• About this exercise: In the entries that follow, the first line to write out is the one containing "Lavora con noi", and the last is the one containing "Rechte geltend machen, mit". Reproduce that stretch exactly, with nothing before or after it.

• Available data:

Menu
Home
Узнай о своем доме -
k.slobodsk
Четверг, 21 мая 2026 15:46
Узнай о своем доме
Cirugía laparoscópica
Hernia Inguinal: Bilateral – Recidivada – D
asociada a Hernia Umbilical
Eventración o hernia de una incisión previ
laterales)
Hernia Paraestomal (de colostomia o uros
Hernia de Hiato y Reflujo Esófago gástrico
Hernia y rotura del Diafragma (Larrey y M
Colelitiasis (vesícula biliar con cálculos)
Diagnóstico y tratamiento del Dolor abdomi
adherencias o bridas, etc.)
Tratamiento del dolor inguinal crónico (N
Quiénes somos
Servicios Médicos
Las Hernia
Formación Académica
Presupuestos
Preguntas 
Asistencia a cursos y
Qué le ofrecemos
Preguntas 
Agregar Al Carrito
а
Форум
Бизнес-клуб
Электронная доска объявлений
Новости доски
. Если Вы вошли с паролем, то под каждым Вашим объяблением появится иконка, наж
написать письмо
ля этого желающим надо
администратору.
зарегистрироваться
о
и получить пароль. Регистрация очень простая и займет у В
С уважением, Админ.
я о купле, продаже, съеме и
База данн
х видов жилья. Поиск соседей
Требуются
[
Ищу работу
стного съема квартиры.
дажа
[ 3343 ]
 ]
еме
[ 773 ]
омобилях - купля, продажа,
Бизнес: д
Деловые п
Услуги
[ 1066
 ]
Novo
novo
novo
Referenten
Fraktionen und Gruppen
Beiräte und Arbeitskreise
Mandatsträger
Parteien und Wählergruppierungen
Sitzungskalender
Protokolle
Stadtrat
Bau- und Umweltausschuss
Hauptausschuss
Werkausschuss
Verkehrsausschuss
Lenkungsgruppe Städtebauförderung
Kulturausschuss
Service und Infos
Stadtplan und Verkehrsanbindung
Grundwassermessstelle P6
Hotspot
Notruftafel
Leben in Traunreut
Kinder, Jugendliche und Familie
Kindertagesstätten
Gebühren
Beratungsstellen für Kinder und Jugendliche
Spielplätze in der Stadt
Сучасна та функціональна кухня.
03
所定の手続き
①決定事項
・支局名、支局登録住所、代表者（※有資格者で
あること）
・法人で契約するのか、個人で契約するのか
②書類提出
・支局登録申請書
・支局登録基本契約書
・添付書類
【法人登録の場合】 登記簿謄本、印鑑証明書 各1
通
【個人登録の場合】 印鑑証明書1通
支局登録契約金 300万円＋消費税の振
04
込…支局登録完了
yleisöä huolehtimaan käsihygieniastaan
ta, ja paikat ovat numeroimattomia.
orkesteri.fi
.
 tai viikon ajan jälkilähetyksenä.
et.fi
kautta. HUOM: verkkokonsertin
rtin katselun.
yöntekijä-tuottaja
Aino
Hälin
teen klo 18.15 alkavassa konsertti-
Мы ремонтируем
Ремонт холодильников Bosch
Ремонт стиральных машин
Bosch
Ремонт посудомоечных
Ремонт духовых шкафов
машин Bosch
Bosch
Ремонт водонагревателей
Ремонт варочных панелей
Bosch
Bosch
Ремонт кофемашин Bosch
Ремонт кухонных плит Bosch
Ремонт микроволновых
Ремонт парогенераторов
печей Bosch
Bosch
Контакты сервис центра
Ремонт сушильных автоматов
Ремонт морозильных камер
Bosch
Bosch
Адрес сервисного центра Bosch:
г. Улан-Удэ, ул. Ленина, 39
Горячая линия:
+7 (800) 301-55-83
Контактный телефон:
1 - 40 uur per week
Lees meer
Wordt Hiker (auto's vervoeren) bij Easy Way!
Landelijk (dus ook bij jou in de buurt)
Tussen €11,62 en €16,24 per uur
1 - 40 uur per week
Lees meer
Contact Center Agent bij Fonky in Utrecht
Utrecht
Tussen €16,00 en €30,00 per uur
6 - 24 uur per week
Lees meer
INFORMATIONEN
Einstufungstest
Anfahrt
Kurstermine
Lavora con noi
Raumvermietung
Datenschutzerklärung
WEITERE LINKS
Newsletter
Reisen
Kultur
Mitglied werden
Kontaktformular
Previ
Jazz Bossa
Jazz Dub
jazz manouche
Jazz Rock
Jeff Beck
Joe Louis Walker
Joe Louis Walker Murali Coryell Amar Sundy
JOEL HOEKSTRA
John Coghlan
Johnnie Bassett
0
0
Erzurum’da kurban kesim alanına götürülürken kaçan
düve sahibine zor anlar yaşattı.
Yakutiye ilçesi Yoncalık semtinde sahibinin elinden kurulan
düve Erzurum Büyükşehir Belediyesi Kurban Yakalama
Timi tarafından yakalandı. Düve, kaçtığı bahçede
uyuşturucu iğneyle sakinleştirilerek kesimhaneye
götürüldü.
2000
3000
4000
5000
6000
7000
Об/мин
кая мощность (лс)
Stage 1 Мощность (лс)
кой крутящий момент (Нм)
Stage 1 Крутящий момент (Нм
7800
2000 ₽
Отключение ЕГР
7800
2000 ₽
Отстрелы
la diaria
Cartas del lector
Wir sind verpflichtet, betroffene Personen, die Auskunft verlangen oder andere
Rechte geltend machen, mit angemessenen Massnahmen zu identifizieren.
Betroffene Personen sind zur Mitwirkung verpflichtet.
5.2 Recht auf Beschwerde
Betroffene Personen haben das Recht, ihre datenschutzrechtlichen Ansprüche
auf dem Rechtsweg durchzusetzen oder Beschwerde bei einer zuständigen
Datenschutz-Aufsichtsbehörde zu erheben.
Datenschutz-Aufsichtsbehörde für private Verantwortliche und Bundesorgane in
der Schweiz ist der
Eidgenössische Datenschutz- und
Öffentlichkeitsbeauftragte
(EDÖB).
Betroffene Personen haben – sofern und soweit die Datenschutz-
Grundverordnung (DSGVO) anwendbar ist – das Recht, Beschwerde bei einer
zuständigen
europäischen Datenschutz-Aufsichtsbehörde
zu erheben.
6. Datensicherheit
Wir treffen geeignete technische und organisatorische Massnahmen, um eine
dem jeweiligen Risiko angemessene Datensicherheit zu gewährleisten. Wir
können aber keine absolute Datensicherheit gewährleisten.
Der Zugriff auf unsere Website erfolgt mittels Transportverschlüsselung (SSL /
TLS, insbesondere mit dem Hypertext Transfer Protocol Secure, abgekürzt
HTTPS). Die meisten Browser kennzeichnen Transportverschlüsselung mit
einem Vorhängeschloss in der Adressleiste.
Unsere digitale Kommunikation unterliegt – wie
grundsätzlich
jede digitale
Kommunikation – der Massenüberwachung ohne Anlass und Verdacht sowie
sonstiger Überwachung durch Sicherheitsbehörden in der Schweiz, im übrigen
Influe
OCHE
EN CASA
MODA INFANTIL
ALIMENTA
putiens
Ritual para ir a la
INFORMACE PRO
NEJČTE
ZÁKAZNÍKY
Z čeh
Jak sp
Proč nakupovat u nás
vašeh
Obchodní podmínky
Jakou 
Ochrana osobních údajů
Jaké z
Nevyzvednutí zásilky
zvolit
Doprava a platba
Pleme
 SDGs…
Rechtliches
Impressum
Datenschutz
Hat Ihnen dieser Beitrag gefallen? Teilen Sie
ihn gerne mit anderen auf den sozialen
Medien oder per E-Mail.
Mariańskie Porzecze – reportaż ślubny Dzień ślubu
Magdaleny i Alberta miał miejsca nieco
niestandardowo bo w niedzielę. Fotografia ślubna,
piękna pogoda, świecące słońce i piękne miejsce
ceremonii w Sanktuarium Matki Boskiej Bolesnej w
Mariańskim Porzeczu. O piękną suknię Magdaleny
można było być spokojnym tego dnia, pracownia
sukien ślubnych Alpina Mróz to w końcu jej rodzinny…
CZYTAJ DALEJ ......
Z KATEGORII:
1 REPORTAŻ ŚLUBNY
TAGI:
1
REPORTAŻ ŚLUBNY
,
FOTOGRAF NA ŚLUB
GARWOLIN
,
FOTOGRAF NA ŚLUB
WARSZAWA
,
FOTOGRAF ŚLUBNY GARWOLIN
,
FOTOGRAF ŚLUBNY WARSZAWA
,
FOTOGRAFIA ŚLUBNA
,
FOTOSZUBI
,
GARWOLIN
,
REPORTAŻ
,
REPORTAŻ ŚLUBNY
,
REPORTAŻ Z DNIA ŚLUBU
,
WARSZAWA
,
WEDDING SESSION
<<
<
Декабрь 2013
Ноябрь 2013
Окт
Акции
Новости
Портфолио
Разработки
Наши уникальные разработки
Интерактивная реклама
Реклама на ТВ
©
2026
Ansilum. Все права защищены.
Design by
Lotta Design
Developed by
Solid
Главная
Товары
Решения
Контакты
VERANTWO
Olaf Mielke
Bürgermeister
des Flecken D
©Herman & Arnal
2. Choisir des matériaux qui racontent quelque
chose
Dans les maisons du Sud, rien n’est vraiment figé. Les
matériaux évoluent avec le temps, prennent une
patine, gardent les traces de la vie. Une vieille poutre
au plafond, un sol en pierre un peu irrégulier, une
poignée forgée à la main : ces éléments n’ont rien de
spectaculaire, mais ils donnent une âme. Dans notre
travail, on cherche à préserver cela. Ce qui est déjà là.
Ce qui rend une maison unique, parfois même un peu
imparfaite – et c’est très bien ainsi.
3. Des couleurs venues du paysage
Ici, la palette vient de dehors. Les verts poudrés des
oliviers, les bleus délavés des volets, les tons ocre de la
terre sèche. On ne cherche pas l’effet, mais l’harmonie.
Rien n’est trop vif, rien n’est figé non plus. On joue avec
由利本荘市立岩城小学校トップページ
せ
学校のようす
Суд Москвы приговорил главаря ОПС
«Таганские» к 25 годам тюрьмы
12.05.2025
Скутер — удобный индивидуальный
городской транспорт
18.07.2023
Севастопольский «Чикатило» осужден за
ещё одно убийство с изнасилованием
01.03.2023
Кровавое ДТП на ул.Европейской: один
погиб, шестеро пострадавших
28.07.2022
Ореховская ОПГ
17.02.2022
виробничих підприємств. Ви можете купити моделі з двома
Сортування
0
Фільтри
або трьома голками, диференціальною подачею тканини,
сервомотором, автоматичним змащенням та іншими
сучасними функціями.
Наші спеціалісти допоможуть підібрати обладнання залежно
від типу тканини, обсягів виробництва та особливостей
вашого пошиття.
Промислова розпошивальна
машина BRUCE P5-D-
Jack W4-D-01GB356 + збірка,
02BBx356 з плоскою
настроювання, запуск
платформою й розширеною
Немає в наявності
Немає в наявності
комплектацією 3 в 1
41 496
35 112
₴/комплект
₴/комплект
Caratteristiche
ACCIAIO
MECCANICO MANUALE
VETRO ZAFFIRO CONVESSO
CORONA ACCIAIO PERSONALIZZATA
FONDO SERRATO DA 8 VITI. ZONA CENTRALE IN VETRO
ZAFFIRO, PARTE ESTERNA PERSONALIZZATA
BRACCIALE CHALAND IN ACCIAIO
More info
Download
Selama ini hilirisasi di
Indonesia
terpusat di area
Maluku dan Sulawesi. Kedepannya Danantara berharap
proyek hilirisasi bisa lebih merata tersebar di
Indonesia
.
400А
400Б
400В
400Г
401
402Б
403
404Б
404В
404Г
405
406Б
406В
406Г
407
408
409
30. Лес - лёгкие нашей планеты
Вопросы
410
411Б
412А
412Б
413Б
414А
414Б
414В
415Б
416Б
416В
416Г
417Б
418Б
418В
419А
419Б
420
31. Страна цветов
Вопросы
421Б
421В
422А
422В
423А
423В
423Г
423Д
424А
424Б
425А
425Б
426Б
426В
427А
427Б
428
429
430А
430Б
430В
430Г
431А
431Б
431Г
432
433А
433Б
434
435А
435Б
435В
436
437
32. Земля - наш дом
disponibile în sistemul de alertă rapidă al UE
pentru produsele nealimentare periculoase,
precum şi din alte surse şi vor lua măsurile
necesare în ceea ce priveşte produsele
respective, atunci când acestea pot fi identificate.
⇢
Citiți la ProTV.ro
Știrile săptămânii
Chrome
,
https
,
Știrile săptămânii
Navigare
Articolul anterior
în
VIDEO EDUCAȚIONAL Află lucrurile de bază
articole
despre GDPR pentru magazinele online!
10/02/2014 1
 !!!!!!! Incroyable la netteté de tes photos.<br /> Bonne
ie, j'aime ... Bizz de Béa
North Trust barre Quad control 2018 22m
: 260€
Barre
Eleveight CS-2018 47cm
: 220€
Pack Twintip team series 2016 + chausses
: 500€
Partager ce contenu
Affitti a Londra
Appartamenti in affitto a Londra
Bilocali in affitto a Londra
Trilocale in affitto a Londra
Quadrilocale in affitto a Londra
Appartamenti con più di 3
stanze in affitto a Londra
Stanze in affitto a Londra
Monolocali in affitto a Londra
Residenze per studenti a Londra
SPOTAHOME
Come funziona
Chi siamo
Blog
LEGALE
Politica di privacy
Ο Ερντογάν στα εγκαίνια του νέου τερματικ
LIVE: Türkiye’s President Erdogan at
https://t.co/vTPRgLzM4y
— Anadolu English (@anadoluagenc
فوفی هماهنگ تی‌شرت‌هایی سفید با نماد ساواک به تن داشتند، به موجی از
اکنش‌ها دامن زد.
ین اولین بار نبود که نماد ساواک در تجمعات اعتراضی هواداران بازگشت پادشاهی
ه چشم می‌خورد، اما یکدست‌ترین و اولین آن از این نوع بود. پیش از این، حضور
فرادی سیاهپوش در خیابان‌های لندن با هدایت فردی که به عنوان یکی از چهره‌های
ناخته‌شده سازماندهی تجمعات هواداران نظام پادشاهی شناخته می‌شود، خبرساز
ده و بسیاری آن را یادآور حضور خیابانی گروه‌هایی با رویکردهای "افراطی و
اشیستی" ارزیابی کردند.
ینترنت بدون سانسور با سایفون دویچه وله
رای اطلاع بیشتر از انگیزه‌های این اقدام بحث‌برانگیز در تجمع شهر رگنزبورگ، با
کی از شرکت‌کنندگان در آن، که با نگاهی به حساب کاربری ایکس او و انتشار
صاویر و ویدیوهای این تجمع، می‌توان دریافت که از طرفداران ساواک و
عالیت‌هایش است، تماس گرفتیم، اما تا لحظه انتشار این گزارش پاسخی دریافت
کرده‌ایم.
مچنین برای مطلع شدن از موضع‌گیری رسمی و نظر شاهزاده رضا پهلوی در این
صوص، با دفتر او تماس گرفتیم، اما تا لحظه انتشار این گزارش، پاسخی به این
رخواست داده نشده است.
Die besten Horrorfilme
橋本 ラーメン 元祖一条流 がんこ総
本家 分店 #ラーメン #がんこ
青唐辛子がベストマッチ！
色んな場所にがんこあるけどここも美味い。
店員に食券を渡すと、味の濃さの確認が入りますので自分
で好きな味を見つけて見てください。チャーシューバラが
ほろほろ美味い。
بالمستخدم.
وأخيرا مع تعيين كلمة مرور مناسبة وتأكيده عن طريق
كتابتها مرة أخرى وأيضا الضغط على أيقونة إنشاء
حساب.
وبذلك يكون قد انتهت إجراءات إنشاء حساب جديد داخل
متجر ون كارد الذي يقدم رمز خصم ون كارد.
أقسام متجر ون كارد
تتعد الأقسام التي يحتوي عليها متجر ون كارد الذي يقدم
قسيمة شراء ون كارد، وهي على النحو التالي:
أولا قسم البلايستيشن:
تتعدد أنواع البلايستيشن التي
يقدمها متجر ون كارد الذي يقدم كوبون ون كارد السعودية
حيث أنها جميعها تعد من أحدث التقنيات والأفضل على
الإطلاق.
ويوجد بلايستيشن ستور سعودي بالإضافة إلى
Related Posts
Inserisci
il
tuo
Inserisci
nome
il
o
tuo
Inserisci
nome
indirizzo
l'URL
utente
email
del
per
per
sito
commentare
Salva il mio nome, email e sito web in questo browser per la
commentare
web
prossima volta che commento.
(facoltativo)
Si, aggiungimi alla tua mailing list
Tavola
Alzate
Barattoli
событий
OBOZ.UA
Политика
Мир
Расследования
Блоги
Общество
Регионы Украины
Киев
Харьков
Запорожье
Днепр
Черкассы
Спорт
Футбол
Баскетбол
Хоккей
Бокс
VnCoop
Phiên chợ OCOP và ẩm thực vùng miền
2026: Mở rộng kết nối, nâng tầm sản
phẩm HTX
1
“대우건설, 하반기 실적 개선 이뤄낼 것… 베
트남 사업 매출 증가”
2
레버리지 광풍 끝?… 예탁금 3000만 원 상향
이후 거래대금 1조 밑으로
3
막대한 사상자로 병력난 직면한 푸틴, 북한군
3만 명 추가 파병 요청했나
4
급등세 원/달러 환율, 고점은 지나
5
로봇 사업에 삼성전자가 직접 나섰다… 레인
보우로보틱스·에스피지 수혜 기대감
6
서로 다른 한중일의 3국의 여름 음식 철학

• Solution:
Lavora con noi
Raumvermietung
Datenschutzerklärung
WEITERE LINKS
Newsletter
Reisen
Kultur
Mitglied werden
Kontaktformular
Previ
Jazz Bossa
Jazz Dub
jazz manouche
Jazz Rock
Jeff Beck
Joe Louis Walker
Joe Louis Walker Murali Coryell Amar Sundy
JOEL HOEKSTRA
John Coghlan
Johnnie Bassett
0
0
Erzurum’da kurban kesim alanına götürülürken kaçan
düve sahibine zor anlar yaşattı.
Yakutiye ilçesi Yoncalık semtinde sahibinin elinden kurulan
düve Erzurum Büyükşehir Belediyesi Kurban Yakalama
Timi tarafından yakalandı. Düve, kaçtığı bahçede
uyuşturucu iğneyle sakinleştirilerek kesimhaneye
götürüldü.
2000
3000
4000
5000
6000
7000
Об/мин
кая мощность (лс)
Stage 1 Мощность (лс)
кой крутящий момент (Нм)
Stage 1 Крутящий момент (Нм
7800
2000 ₽
Отключение ЕГР
7800
2000 ₽
Отстрелы
la diaria
Cartas del lector
Wir sind verpflichtet, betroffene Personen, die Auskunft verlangen oder andere
Rechte geltend machen, mit angemessenen Massnahmen zu identifizieren.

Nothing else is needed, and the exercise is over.